“Won’t you let me hear what you have written?”

He blushed again.

“Wait till Saturday,” he said.

“Then let me put your papers away,” I said, for I was anxious to see whether he had written anything at all.

“I couldn’t think of it,” he replied, covering the paper with his elbows.

Next morning I counted the clean sheets of paper. They were just as I had put them on the table. So it went on for a fortnight or more, with this difference. He either suspected that I counted the sheets, or thought that I might take it into my head to do so. To allay my suspicions, therefore, he put away what he called his manuscript in a drawer, which he took care to lock. I discovered that one of my own keys opened this drawer, and one day I examined the manuscripts. They consisted of twenty-four pages of paper, without a word written on them. Every evening he added two more clean pages to the contents of the drawer.

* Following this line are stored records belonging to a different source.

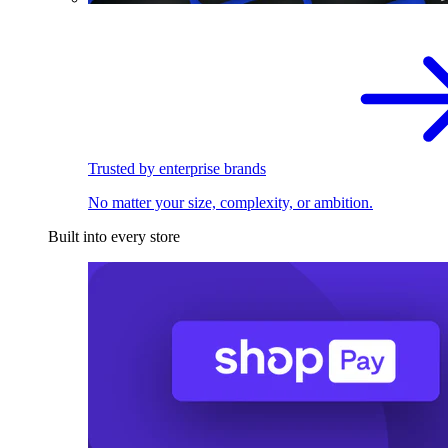
Trusted by enterprise brands
No matter your size, complexity, or ambition.
Built into every store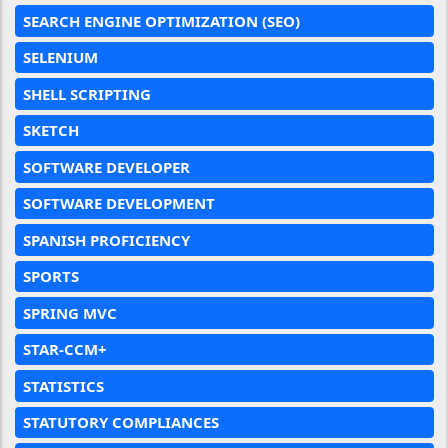
SEARCH ENGINE OPTIMIZATION (SEO)
SELENIUM
SHELL SCRIPTING
SKETCH
SOFTWARE DEVELOPER
SOFTWARE DEVELOPMENT
SPANISH PROFICIENCY
SPORTS
SPRING MVC
STAR-CCM+
STATISTICS
STATUTORY COMPLIANCES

This discovery made me so scornful that I taxed him with the deceit. At first he tried to brazen it out, but I was merciless, and then he said:

“The fact is that I can’t write by gas-light. I fear I shall have to defer beginning the work until spring.”

“But you used to say that the winter was the best season for writing.”

“I thought so at the time, but I find I was wrong. It will be a great blow to me to give up the work for the present, but there is no help for it.”

When spring came I reminded him that now was his opportunity to begin the book.